Dagudu Moothalu () is a 1964 Indian Telugu-language comedy film produced by D. B. Narayana and directed by Adurthi Subba Rao, who also wrote the screenplay. Based on a story by Mullapudi Venkata Ramana, it stars N. T. Rama Rao and B. Saroja Devi. In Dagudu Moothalu, the distant relatives of an ailing man attempt to usurp his wealth, while making sure that his grandson, the rightful heir, does not inherit the said wealth.

Ramana took plot details of the 1936 American film Mr. Deeds Goes to Town – the title character inheriting a huge property and subsequently being branding a lunatic by miscreants who are after his wealth – but then wrote a story creating new characters and situations, Dagudu Moothalu. The film was released on 21 August 1964, and became a commercial success. It was later remade in Tamil as Avan Pithana? (1966) and in Hindi as Jwaar Bhata (1973).

Plot 
Vishwasundara Rao is an affluent, but ailing gentleman. He deserts his son who marries without the former's consent. By the time Vishwasundara Rao realises what he did, he loses his son and daughter-in-law. The couple's son Sundarayya is raised as an orphan despite being the grandson of a rich family. He earns his living by establishing a coffee hotel in the same town as his grandfather.

Vishwasundara Rao's distant relatives, Bhushanam and Sooramma, plot to usurp his wealth while under the guise of serving him. Bhushanam supports Sooramma's plan to make Viswasundara Rao adopt her son Paparao on the condition that she perform his daughter Ammadu's marriage with Paparao.

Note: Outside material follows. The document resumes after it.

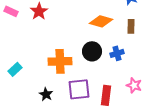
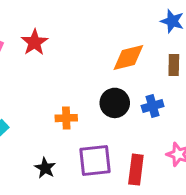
orange diamond: (101, 21) -> (128, 58), turned -30
orange cross: (60, 61) -> (66, 118), size x0.6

Subbulu, a young woman, escapes from her house to avoid an unwanted wedding. She takes shelter in Sundarayya's house, and both fall in love. After some days, Subbulu gets a job to take care of Vishwasundarayya in his bungalow. She finds photos of Sundarayya's parents in the bedroom and realises that Sundarayya is the grandson of Vishwasundara Rao. She brings the grandfather-grandson together. Vishwasundara Rao sadly dies after looking at his grandson.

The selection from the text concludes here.